(Page images and extracted text)
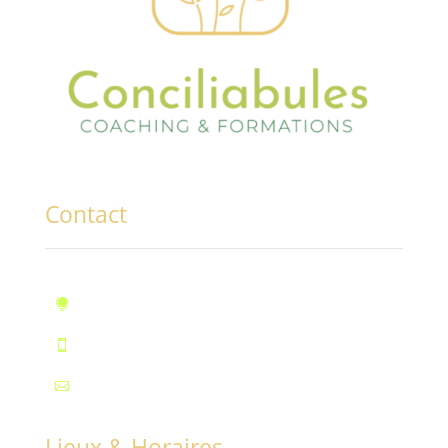
Contact
10, rue des Marronniers, Fontaine

Téléphone : 07.72.55.96.94

Mail : contact@conciliabules.coach

Lieux & Horaires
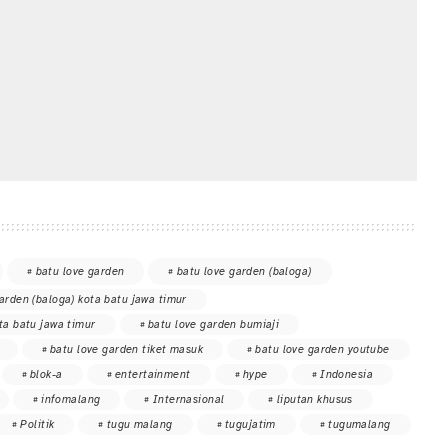
batu love garden
batu love garden (baloga)
arden (baloga) kota batu jawa timur
ta batu jawa timur
batu love garden bumiaji
batu love garden tiket masuk
batu love garden youtube
blok-a
entertainment
hype
Indonesia
infomalang
Internasional
liputan khusus
Politik
tugu malang
tugujatim
tugumalang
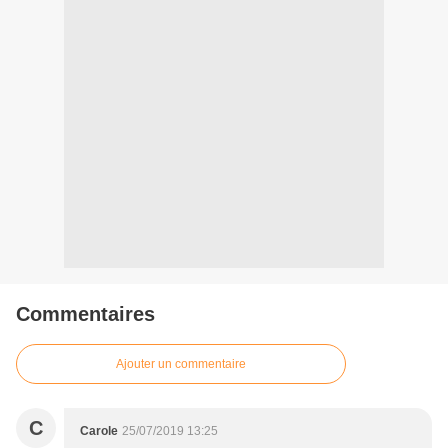
Commentaires
Ajouter un commentaire
C
Carole
25/07/2019 13:25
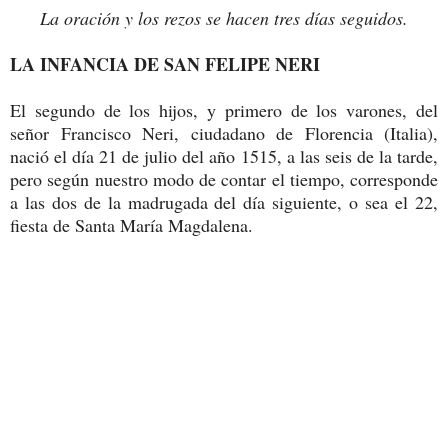
La oración y los rezos se hacen tres días seguidos.
LA INFANCIA DE SAN FELIPE NERI
El segundo de los hijos, y primero de los varones, del
señor Francisco Neri, ciudadano de Florencia (Italia),
nació el día 21 de julio del año 1515, a las seis de la tarde,
pero según nuestro modo de contar el tiempo, corresponde
a las dos de la madrugada del día siguiente, o sea el 22,
fiesta de Santa María Magdalena.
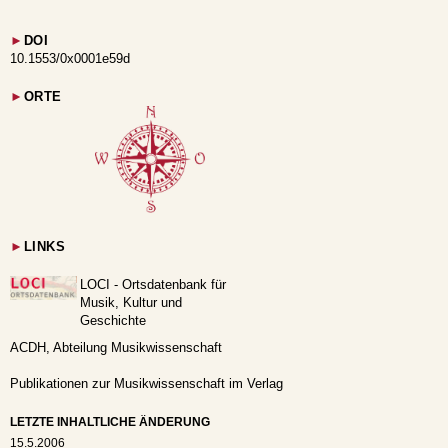
►
DOI
10.1553/0x0001e59d
►
ORTE
►
LINKS
LOCI - Ortsdatenbank für
Musik, Kultur und
Geschichte
ACDH, Abteilung Musikwissenschaft
Publikationen zur Musikwissenschaft im Verlag
LETZTE INHALTLICHE ÄNDERUNG
15.5.2006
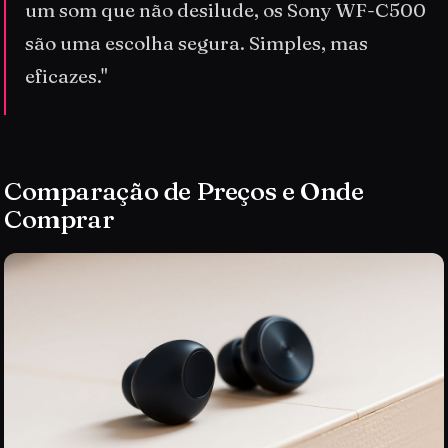
um som que não desilude, os Sony WF-C500
são uma escolha segura. Simples, mas
eficazes."
Comparação de Preços e Onde
Comprar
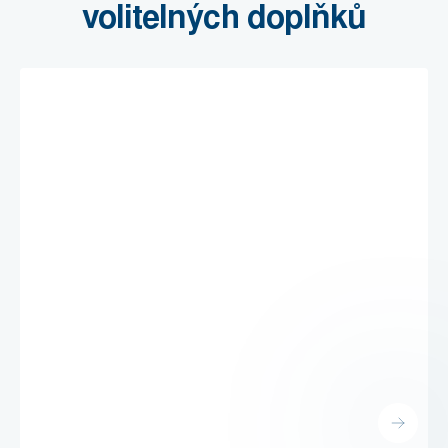
volitelných doplňků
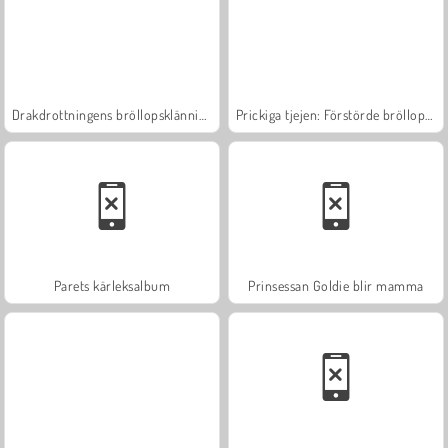
Drakdrottningens bröllopsklänning
Prickiga tjejen: Förstörde bröllopet
Parets kärleksalbum
Prinsessan Goldie blir mamma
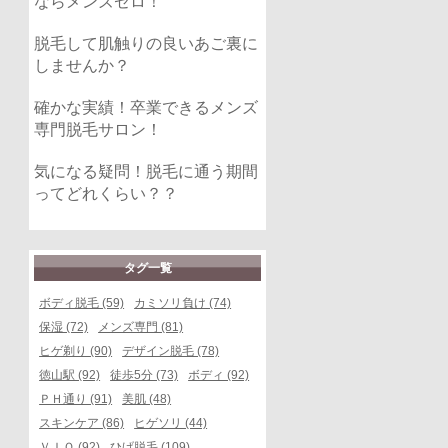
ならメンズゼロ！
脱毛して肌触りの良いあご裏に
しませんか？
確かな実績！卒業できるメンズ
専門脱毛サロン！
気になる疑問！脱毛に通う期間
ってどれくらい？？
タグ一覧
ボディ脱毛 (59)
カミソリ負け (74)
保湿 (72)
メンズ専門 (81)
ヒゲ剃り (90)
デザイン脱毛 (78)
徳山駅 (92)
徒歩5分 (73)
ボディ (92)
ＰＨ通り (91)
美肌 (48)
スキンケア (86)
ヒゲソリ (44)
ＶＩＯ (92)
ひげ脱毛 (109)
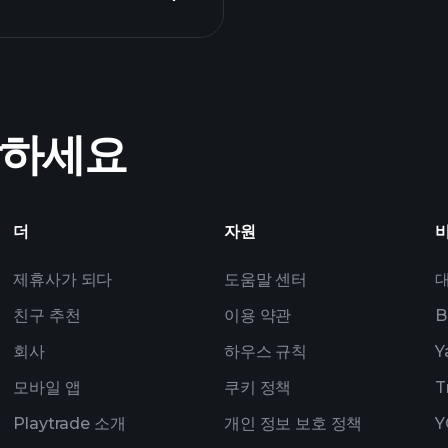
Tournaments
ZOE 실적
작하세요
폴리오
더
자원
제휴사가 되다
도움말 센터
친구 추천
이용 약관
B
회사
하우스 규칙
Y
모바일 앱
쿠키 정책
T
Playtrade 소개
개인 정보 보호 정책
Y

→ Exercise details: Filter the entries down to the lines that hold "Musikwissenschaft". Copy those lines.

→ Exercise answer:
ACDH, Abteilung Musikwissenschaft
Publikationen zur Musikwissenschaft im Verlag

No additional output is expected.